WORK INSTRUCTIONS |
Exactly the lines below from the line with "En cualquier proyecto, la ambigüedad es el" through the line with "I cookie necessari per" must make up the answer, both ends included and pictures left out.
· · · · · · ·
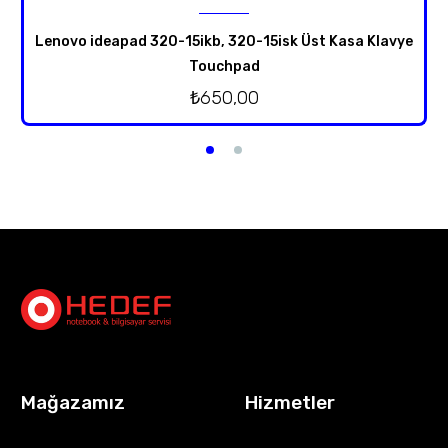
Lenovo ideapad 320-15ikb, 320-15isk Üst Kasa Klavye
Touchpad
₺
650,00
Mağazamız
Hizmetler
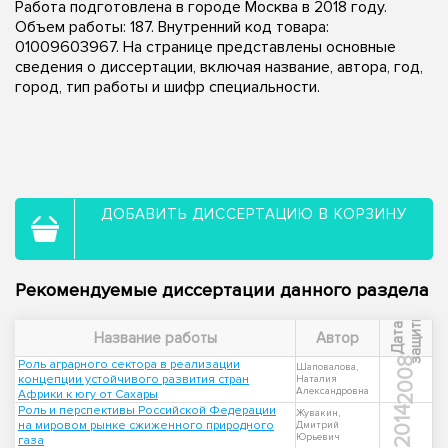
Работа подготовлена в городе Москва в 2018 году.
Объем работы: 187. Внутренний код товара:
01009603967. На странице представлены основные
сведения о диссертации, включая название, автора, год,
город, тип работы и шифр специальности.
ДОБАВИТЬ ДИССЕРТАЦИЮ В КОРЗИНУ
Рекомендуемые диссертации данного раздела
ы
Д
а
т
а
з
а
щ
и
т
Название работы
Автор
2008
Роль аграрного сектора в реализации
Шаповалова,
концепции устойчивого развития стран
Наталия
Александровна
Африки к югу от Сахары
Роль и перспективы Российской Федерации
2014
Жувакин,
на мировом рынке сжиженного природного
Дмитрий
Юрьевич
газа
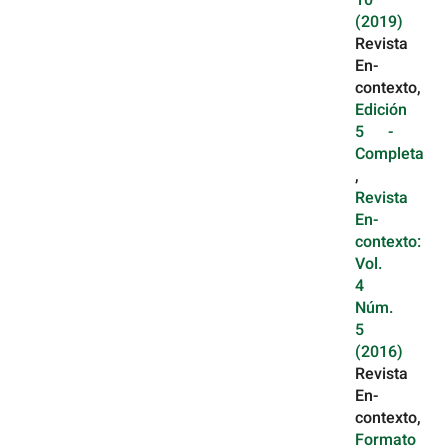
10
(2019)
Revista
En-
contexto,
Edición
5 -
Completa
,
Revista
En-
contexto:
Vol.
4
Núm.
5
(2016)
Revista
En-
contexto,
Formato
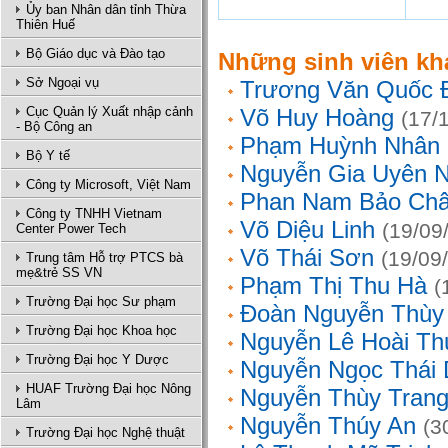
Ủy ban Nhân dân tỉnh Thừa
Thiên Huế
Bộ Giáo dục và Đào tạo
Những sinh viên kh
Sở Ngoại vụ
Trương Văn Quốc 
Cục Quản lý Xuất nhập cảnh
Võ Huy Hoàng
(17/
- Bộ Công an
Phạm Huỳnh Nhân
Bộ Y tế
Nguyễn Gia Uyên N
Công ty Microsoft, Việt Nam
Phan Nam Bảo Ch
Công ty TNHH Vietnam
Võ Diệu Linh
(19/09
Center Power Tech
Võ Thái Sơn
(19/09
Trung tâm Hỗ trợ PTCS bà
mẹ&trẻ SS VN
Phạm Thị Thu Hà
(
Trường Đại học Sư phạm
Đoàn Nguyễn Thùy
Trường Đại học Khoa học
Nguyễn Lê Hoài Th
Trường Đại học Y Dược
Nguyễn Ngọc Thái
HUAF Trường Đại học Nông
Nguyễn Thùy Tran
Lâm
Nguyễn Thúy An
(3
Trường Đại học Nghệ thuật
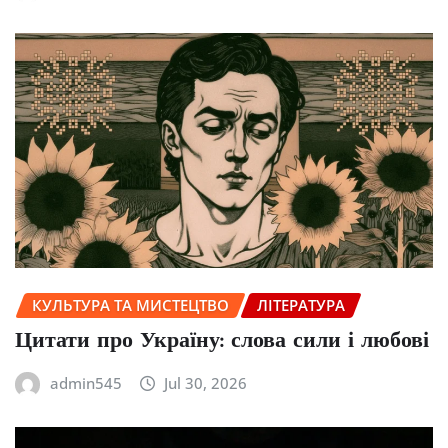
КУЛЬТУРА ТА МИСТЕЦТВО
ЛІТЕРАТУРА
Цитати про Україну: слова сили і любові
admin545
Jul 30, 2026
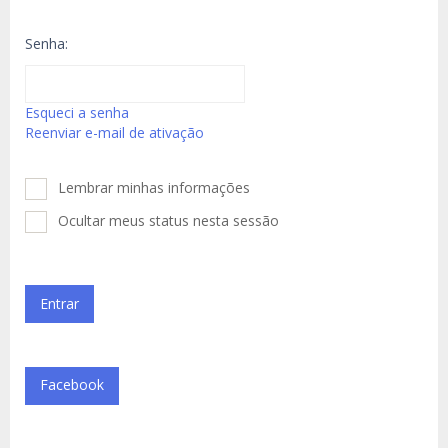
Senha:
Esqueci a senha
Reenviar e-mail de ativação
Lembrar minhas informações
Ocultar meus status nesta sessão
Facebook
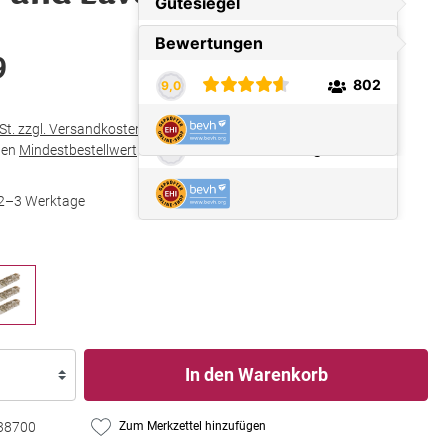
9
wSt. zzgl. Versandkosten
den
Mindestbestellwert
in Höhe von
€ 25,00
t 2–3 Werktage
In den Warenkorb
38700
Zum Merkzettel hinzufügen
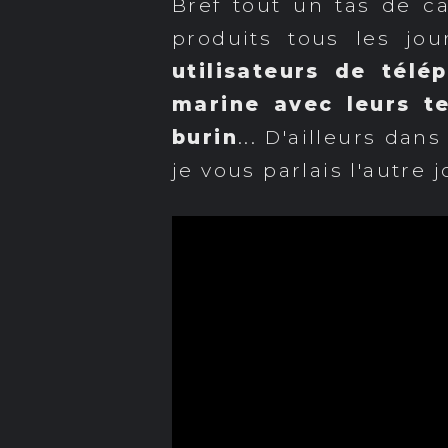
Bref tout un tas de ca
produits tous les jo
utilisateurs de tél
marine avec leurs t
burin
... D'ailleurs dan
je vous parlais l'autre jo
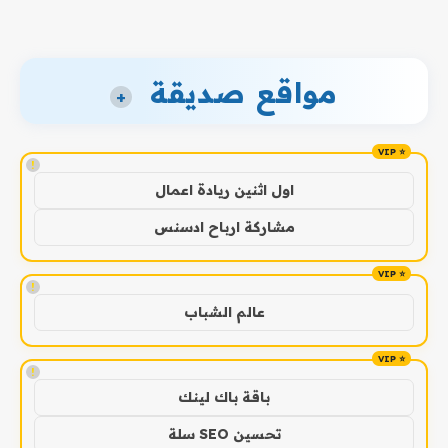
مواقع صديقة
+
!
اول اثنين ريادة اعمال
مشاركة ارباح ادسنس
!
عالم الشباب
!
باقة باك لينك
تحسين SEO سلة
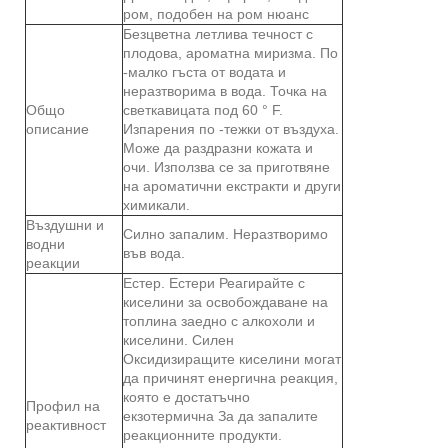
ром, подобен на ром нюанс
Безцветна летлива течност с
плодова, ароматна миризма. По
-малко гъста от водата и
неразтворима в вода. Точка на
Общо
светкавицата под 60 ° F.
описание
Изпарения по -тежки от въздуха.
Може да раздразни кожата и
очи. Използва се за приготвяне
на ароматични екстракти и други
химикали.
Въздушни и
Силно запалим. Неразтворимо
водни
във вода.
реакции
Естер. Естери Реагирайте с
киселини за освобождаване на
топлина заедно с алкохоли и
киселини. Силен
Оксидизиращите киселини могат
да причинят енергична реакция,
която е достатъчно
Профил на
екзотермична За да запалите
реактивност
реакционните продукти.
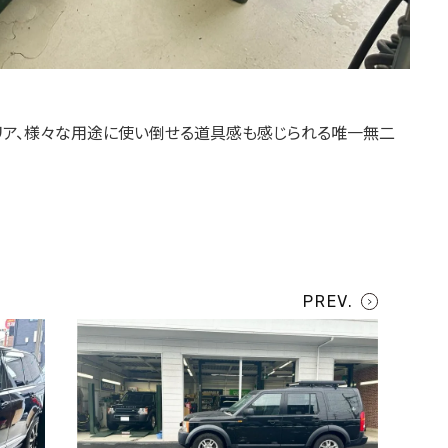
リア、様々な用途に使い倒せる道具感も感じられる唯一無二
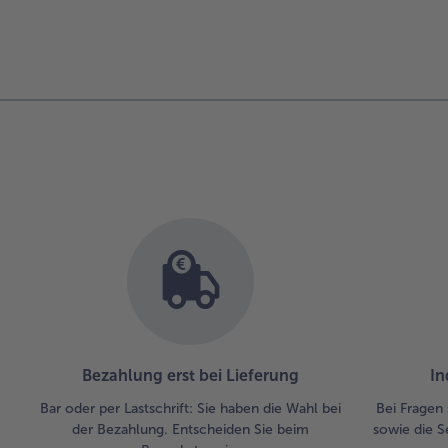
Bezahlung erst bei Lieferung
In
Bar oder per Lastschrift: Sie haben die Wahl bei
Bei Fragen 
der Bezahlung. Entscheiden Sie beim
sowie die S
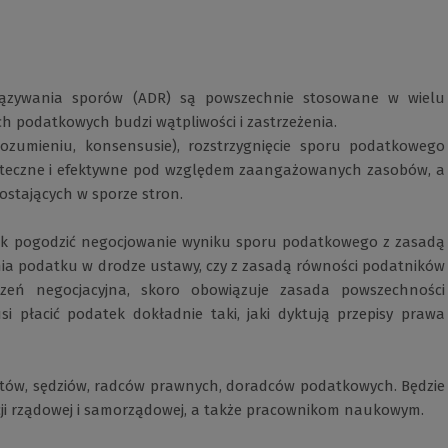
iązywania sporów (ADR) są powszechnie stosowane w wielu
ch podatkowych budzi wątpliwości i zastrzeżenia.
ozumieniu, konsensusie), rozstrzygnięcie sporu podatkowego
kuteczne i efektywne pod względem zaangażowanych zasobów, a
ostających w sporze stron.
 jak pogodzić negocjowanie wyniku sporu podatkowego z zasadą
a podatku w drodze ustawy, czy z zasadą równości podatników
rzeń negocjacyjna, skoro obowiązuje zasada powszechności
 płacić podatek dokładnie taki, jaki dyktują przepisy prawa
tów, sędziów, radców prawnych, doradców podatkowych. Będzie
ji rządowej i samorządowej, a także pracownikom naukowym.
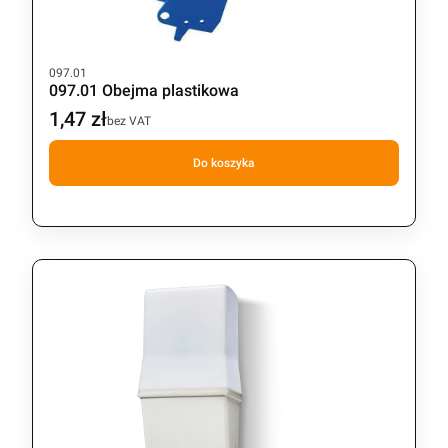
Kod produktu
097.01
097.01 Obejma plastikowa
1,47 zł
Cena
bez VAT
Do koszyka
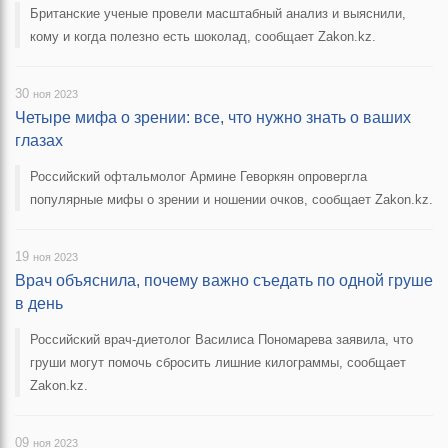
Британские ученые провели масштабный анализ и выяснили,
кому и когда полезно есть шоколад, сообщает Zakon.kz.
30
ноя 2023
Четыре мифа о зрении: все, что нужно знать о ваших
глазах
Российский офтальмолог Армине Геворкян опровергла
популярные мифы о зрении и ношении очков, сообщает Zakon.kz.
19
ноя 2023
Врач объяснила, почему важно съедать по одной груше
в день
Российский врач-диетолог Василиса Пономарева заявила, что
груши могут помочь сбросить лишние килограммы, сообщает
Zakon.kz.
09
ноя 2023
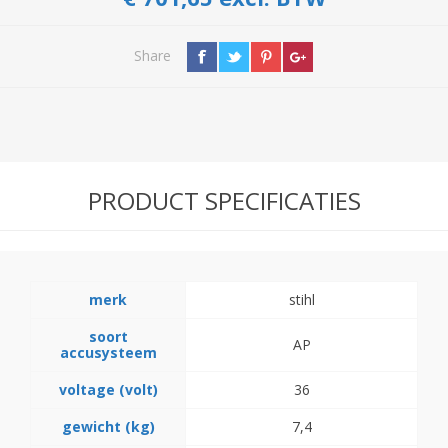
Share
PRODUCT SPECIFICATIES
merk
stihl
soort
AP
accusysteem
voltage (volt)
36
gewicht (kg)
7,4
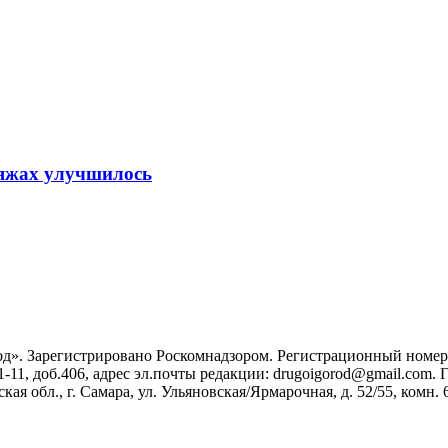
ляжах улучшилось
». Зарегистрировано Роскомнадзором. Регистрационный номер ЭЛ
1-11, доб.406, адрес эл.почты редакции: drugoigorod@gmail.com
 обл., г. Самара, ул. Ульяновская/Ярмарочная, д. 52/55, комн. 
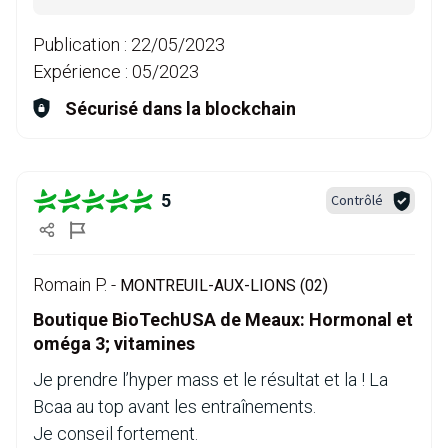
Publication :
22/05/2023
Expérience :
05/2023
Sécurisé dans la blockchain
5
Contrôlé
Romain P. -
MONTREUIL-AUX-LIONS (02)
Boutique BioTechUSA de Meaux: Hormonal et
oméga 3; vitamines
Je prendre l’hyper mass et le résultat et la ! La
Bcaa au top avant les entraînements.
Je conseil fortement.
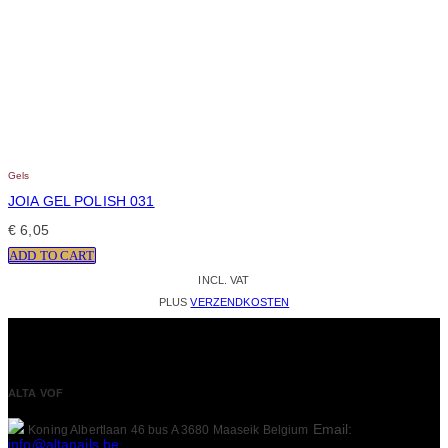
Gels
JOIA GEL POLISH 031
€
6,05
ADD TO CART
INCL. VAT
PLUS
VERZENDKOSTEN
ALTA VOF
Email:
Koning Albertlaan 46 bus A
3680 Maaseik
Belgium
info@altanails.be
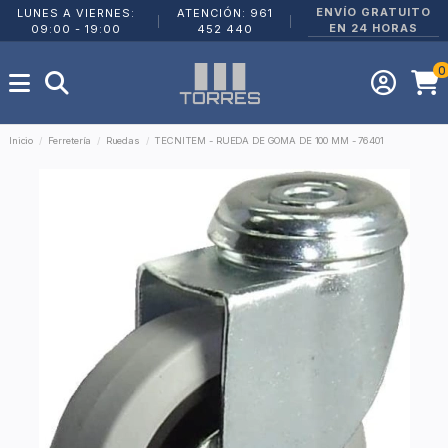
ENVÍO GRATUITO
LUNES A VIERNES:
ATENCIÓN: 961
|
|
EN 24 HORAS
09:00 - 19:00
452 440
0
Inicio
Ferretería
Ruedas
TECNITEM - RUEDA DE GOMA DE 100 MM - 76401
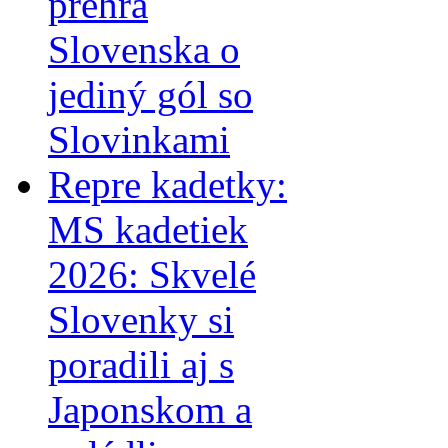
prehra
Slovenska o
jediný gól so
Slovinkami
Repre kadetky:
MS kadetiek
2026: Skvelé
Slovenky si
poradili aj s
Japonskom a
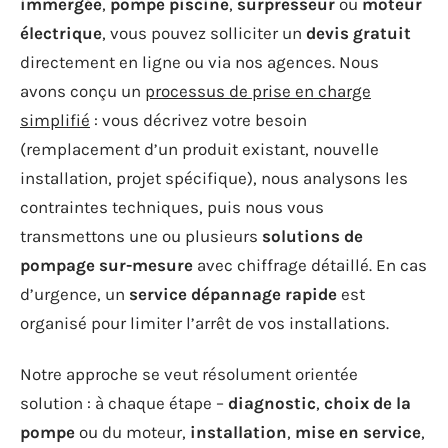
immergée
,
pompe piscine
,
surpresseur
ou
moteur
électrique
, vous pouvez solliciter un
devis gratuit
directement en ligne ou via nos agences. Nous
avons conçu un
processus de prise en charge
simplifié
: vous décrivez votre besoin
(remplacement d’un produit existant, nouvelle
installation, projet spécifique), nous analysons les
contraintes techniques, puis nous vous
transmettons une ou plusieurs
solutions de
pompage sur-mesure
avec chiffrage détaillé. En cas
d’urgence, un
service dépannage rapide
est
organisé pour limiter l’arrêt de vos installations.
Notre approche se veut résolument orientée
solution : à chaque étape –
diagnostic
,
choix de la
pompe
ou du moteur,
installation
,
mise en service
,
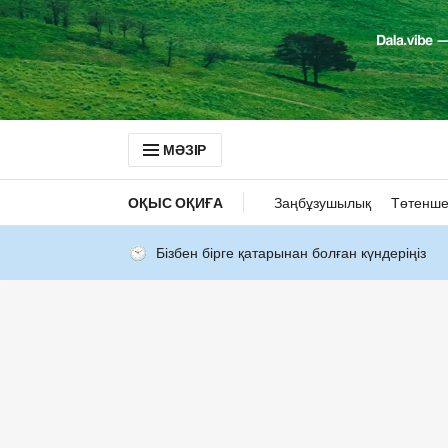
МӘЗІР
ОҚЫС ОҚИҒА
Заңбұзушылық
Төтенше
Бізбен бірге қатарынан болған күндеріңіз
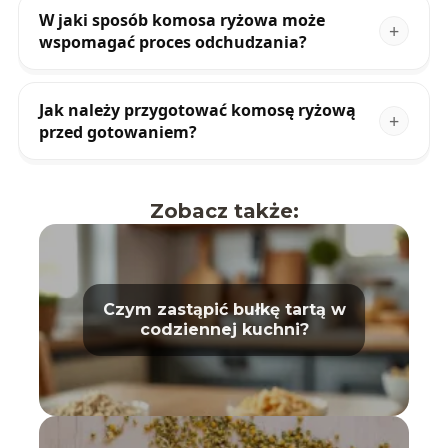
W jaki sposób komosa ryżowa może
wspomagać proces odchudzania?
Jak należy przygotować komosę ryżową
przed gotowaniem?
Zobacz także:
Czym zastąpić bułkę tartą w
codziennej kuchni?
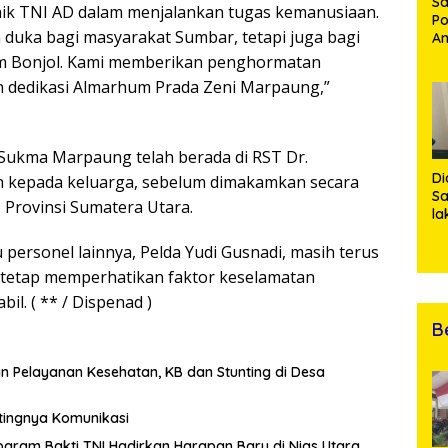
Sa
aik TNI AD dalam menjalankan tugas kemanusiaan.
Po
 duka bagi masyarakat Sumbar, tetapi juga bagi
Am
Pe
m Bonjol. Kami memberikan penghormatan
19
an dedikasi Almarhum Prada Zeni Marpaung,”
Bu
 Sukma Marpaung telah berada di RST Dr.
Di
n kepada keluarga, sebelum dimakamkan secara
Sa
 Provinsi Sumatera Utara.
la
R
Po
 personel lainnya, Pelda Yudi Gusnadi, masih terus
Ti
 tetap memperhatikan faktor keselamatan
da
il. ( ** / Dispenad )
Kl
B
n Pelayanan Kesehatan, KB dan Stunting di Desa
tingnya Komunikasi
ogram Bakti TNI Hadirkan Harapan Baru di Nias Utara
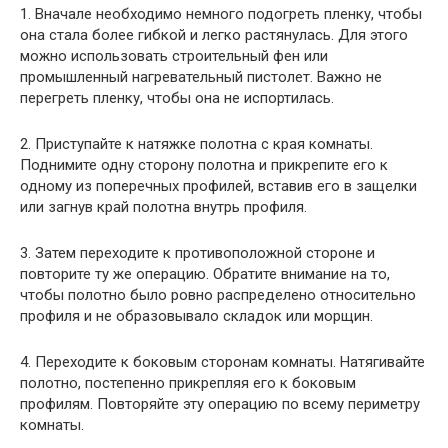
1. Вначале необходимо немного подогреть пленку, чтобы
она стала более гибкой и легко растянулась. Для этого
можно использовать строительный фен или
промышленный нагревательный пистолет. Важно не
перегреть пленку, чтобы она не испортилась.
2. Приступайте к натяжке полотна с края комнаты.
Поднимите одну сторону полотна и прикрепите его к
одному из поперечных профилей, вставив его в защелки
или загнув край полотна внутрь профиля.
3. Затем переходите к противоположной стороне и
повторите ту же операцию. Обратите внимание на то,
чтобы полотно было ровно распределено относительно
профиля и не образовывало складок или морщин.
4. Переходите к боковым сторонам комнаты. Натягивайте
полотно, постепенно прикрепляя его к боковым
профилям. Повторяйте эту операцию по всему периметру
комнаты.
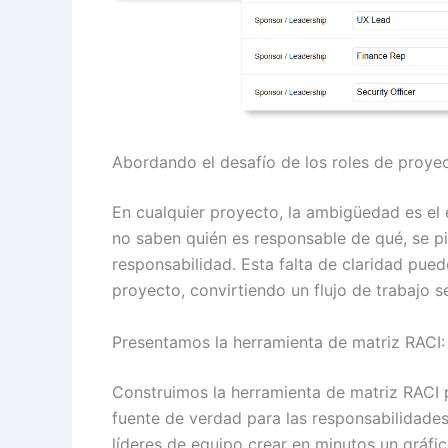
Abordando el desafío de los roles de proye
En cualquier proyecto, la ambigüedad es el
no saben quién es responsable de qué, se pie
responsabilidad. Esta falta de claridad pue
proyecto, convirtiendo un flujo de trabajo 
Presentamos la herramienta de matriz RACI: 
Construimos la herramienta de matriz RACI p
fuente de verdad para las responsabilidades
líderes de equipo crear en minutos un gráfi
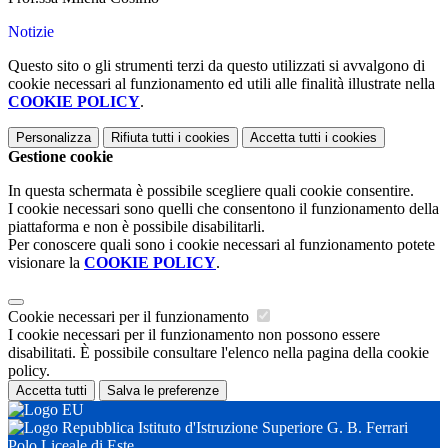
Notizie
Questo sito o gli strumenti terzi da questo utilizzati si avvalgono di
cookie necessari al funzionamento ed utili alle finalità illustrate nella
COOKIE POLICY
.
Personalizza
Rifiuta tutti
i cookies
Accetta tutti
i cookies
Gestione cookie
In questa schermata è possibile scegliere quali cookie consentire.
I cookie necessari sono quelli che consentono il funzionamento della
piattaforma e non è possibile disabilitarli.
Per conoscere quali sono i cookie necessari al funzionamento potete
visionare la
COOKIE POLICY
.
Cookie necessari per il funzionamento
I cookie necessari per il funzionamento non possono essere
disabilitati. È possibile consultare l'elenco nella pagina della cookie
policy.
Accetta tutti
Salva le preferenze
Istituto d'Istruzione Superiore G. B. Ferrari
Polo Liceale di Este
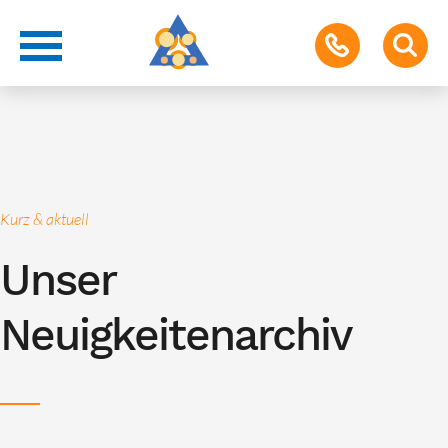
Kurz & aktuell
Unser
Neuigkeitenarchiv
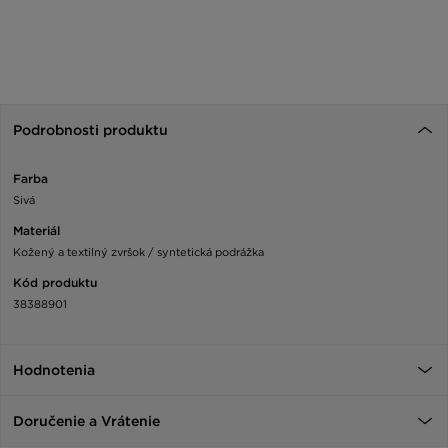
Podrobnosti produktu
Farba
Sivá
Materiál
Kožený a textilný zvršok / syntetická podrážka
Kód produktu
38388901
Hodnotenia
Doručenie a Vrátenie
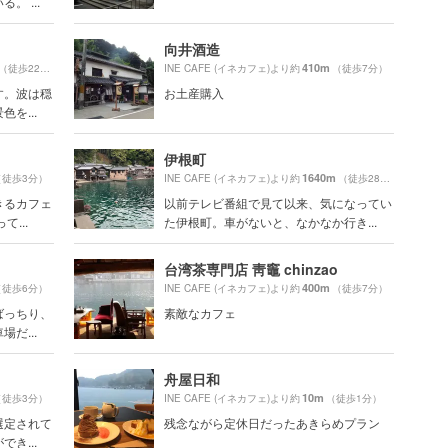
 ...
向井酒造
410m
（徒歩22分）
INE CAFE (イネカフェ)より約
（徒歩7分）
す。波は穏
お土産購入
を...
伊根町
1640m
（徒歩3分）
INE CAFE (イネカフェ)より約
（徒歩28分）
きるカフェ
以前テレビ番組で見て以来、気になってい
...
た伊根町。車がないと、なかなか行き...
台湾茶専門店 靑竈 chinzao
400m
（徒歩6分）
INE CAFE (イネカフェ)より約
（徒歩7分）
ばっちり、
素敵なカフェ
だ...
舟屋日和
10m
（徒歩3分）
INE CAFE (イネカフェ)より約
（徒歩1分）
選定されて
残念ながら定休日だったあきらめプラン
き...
· · · · · · ·
RESPONSE TO THE TASK |
En cualquier proyecto, la ambigüedad es el
no saben quién es responsable de qué, se pie
responsabilidad. Esta falta de claridad pue
proyecto, convirtiendo un flujo de trabajo 
Presentamos la herramienta de matriz RACI: 
Construimos la herramienta de matriz RACI p
fuente de verdad para las responsabilidades
líderes de equipo crear en minutos un gráfi
Notizie
Questo sito o gli strumenti terzi da questo utilizzati si avvalgono di
cookie necessari al funzionamento ed utili alle finalità illustrate nella
COOKIE POLICY
.
Personalizza
Rifiuta tutti
i cookies
Accetta tutti
i cookies
Gestione cookie
In questa schermata è possibile scegliere quali cookie consentire.
I cookie necessari sono quelli che consentono il funzionamento della
piattaforma e non è possibile disabilitarli.
Per conoscere quali sono i cookie necessari al funzionamento potete
visionare la
COOKIE POLICY
.
Cookie necessari per il funzionamento
I cookie necessari per il funzionamento non possono essere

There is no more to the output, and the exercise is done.